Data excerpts
━━━━━━━━

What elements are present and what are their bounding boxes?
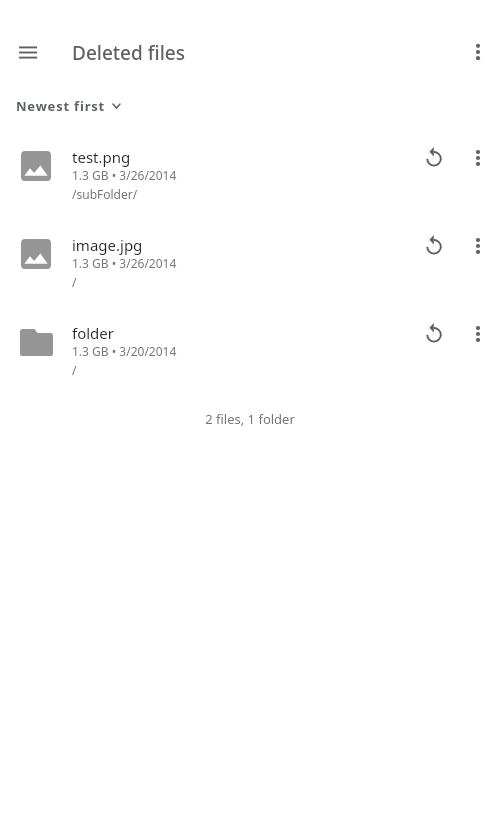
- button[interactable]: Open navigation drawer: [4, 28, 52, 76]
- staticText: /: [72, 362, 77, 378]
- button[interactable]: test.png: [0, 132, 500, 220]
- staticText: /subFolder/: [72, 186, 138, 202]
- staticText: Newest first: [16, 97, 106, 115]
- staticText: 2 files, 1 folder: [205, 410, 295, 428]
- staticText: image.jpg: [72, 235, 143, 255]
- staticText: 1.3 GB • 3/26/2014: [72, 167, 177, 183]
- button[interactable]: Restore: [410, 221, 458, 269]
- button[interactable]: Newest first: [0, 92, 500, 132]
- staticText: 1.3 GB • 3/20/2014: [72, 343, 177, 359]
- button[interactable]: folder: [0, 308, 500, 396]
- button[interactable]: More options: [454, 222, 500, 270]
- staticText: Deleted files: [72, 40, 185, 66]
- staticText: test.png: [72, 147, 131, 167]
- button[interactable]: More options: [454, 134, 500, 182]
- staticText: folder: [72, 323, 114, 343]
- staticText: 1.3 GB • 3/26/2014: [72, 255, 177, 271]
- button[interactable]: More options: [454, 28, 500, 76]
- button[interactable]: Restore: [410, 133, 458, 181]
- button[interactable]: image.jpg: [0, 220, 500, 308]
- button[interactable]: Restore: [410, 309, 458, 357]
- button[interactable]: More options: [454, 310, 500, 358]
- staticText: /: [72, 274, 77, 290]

━━━━━━━━

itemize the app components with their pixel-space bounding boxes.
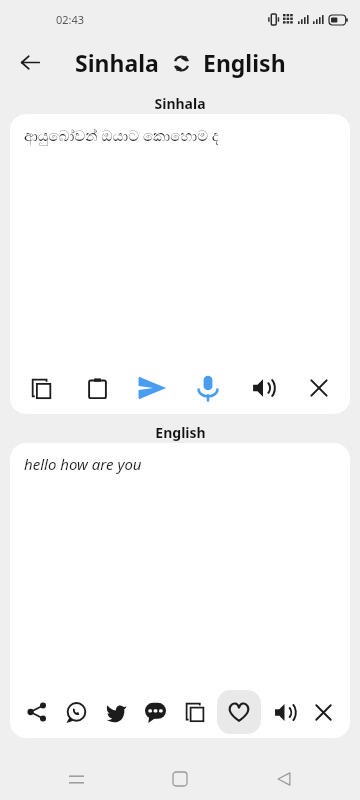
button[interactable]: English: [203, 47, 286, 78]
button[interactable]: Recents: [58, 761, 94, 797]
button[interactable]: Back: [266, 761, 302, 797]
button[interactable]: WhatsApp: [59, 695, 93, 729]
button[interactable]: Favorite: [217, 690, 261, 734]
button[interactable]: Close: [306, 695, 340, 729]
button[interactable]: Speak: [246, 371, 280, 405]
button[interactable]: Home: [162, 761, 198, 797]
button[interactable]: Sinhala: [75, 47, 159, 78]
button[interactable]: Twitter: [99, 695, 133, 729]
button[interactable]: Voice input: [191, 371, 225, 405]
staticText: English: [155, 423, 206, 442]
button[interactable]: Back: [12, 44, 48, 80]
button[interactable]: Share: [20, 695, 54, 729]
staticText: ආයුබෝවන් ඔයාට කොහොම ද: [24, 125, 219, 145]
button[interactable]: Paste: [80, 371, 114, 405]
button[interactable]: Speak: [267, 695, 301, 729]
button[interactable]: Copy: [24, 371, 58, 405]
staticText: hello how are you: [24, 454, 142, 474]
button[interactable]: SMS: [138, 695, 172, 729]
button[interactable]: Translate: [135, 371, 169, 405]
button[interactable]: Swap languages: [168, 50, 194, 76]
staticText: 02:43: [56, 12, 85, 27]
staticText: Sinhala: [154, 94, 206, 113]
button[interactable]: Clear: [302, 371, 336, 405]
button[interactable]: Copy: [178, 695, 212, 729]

━━━━━━━━

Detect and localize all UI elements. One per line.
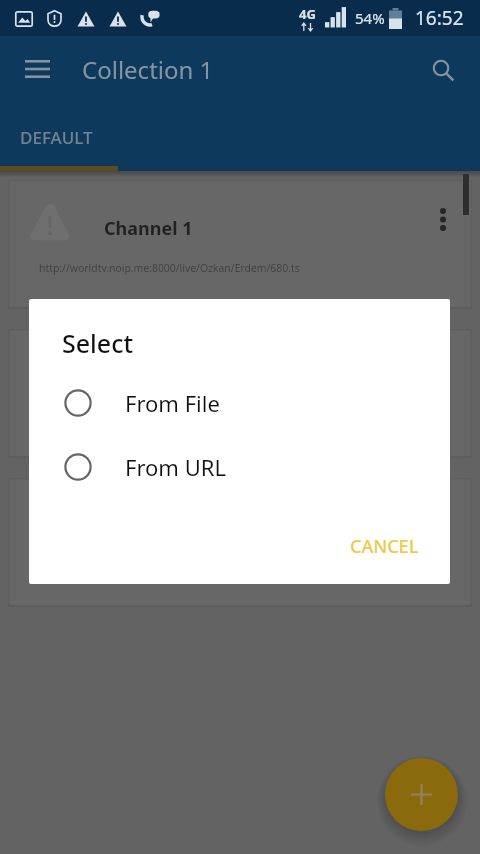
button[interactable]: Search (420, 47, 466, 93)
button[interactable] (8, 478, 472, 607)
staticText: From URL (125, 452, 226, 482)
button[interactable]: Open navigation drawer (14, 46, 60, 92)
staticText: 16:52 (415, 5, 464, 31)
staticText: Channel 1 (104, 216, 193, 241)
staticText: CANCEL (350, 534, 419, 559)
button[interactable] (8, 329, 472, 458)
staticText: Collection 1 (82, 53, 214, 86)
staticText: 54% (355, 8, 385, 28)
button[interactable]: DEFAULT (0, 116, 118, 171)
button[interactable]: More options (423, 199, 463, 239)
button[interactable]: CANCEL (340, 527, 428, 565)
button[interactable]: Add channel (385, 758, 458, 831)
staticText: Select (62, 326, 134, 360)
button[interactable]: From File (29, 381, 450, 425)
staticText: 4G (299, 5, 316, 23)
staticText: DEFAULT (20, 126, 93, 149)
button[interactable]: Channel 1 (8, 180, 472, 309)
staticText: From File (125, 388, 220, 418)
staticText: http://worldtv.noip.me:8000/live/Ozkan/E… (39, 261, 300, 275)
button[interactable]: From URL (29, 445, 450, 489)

━━━━━━━━

> [Your goal] Working through the records above, establish how many lines contain the string "options", and reply with the number by itself.

> [Exercise answer] 5